Le Conseil de sécurité de l’ONU peut autoriser le recours à la force sans l’accord de l’État concerné, mais uniquement sous certaines conditions strictes. Malgré ce pouvoir exceptionnel, les décisions d’intervention restent soumises au veto de ses membres permanents, ce qui limite souvent les actions concrètes. Ce mécanisme expose les failles d’un système censé garantir une réaction rapide face aux crises majeures.
À l’échelle des opérations de maintien de la paix, la réalité s’avère tout aussi contrastée.

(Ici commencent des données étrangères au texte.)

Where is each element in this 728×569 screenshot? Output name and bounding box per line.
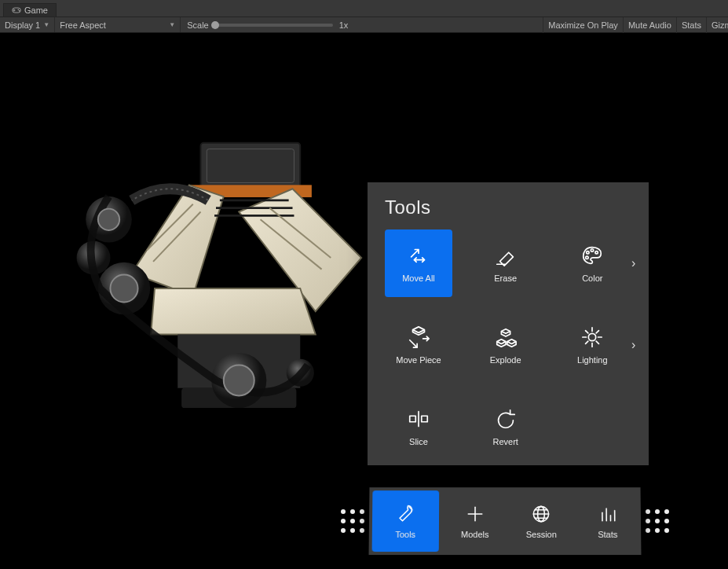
tool-label: Move Piece bbox=[396, 355, 441, 365]
wrench-icon bbox=[394, 503, 416, 525]
svg-point-1 bbox=[18, 9, 20, 11]
scale-label: Scale bbox=[187, 20, 209, 30]
bottom-panel: Tools Models Session Stats bbox=[369, 487, 642, 555]
drag-handle-left[interactable] bbox=[341, 509, 364, 533]
engine-model[interactable] bbox=[63, 135, 369, 442]
svg-rect-3 bbox=[201, 143, 301, 189]
chevron-right-icon: › bbox=[631, 256, 635, 270]
scale-slider[interactable] bbox=[215, 24, 333, 27]
tool-label: Erase bbox=[494, 273, 517, 283]
aspect-dropdown[interactable]: Free Aspect ▼ bbox=[55, 17, 181, 32]
slice-icon bbox=[407, 407, 430, 431]
game-viewport[interactable]: Tools Move All Erase › Color Move Piece bbox=[0, 33, 728, 569]
nav-session[interactable]: Session bbox=[508, 487, 575, 555]
slider-thumb[interactable] bbox=[211, 21, 219, 29]
stats-button[interactable]: Stats bbox=[676, 17, 706, 33]
svg-point-21 bbox=[224, 365, 254, 396]
svg-point-30 bbox=[589, 333, 596, 340]
tool-explode[interactable]: Explode bbox=[472, 311, 540, 379]
color-icon bbox=[580, 244, 604, 267]
nav-label: Models bbox=[461, 530, 489, 539]
svg-point-27 bbox=[591, 249, 594, 251]
svg-point-29 bbox=[586, 256, 588, 259]
globe-icon bbox=[530, 503, 552, 525]
svg-point-26 bbox=[587, 251, 589, 254]
tools-panel: Tools Move All Erase › Color Move Piece bbox=[368, 182, 649, 465]
nav-tools[interactable]: Tools bbox=[372, 490, 439, 552]
tool-color[interactable]: › Color bbox=[558, 229, 626, 297]
lighting-icon bbox=[580, 325, 604, 349]
svg-line-38 bbox=[586, 341, 588, 343]
maximize-on-play-button[interactable]: Maximize On Play bbox=[543, 17, 623, 33]
tool-slice[interactable]: Slice bbox=[385, 393, 452, 461]
stats-icon bbox=[597, 503, 619, 525]
svg-line-35 bbox=[586, 331, 588, 333]
svg-line-36 bbox=[596, 341, 598, 343]
game-toolbar: Display 1 ▼ Free Aspect ▼ Scale 1x Maxim… bbox=[0, 17, 728, 33]
svg-rect-40 bbox=[410, 416, 416, 422]
erase-icon bbox=[494, 244, 518, 267]
move-all-icon bbox=[407, 244, 430, 267]
tool-label: Move All bbox=[402, 273, 435, 283]
tab-strip: Game bbox=[0, 0, 728, 17]
bottom-bar: Tools Models Session Stats bbox=[336, 485, 674, 557]
svg-marker-11 bbox=[151, 288, 316, 335]
svg-point-19 bbox=[98, 209, 119, 230]
tab-label: Game bbox=[24, 6, 48, 15]
tool-revert[interactable]: Revert bbox=[472, 393, 540, 461]
nav-stats[interactable]: Stats bbox=[574, 487, 641, 555]
explode-icon bbox=[494, 325, 518, 349]
move-piece-icon bbox=[407, 325, 430, 349]
scale-value: 1x bbox=[339, 20, 349, 30]
gizmos-button[interactable]: Gizmos bbox=[706, 17, 728, 33]
tool-label: Explode bbox=[490, 355, 521, 365]
revert-icon bbox=[494, 407, 518, 431]
nav-label: Tools bbox=[395, 530, 415, 539]
svg-point-20 bbox=[110, 274, 137, 302]
tool-lighting[interactable]: › Lighting bbox=[558, 311, 626, 379]
svg-line-37 bbox=[596, 331, 598, 333]
gamepad-icon bbox=[12, 6, 21, 14]
tool-move-all[interactable]: Move All bbox=[385, 229, 452, 297]
tool-label: Revert bbox=[492, 437, 518, 446]
svg-rect-41 bbox=[422, 416, 428, 422]
tab-game[interactable]: Game bbox=[3, 3, 57, 17]
chevron-down-icon: ▼ bbox=[43, 21, 49, 28]
scale-control: Scale 1x bbox=[181, 20, 543, 30]
chevron-right-icon: › bbox=[631, 338, 635, 352]
panel-title: Tools bbox=[385, 196, 631, 218]
tool-move-piece[interactable]: Move Piece bbox=[385, 311, 452, 379]
nav-models[interactable]: Models bbox=[441, 487, 508, 555]
chevron-down-icon: ▼ bbox=[169, 21, 175, 28]
plus-icon bbox=[464, 503, 486, 525]
tool-erase[interactable]: Erase bbox=[472, 229, 540, 297]
nav-label: Session bbox=[526, 530, 557, 539]
tool-label: Color bbox=[582, 273, 602, 283]
display-dropdown[interactable]: Display 1 ▼ bbox=[0, 17, 55, 32]
svg-point-28 bbox=[595, 251, 598, 254]
mute-audio-button[interactable]: Mute Audio bbox=[623, 17, 676, 33]
drag-handle-right[interactable] bbox=[646, 509, 669, 533]
nav-label: Stats bbox=[598, 530, 617, 539]
svg-point-2 bbox=[19, 10, 20, 12]
tool-label: Slice bbox=[409, 437, 428, 446]
tool-label: Lighting bbox=[577, 355, 608, 365]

Certaines missions interviennent sans mandat offensif, tandis que d’autres, censées protéger les populations avec des moyens étendus, se heurtent à des obstacles sur le terrain et peinent à garantir une sécurité réelle. Cet écart entre ambitions et résultats illustre la difficulté, pour la communauté internationale, d’assumer une responsabilité collective efficace dans un paysage mondial fragmenté.
La sécurité collective aux Nations Unies : fondements et enjeux contemporains
Depuis 1945, la sécurité collective sert de socle à la gestion des relations internationales. L’Organisation des Nations Unies (ONU) s’est vue confier la tâche de veiller au maintien de la paix et de la sécurité internationales, mission ancrée à l’article 1 de la Charte des Nations Unies. Ce texte fondateur interdit le recours à la force, sauf dans deux cas très délimités : la légitime défense ou l’accord explicite du Conseil de sécurité.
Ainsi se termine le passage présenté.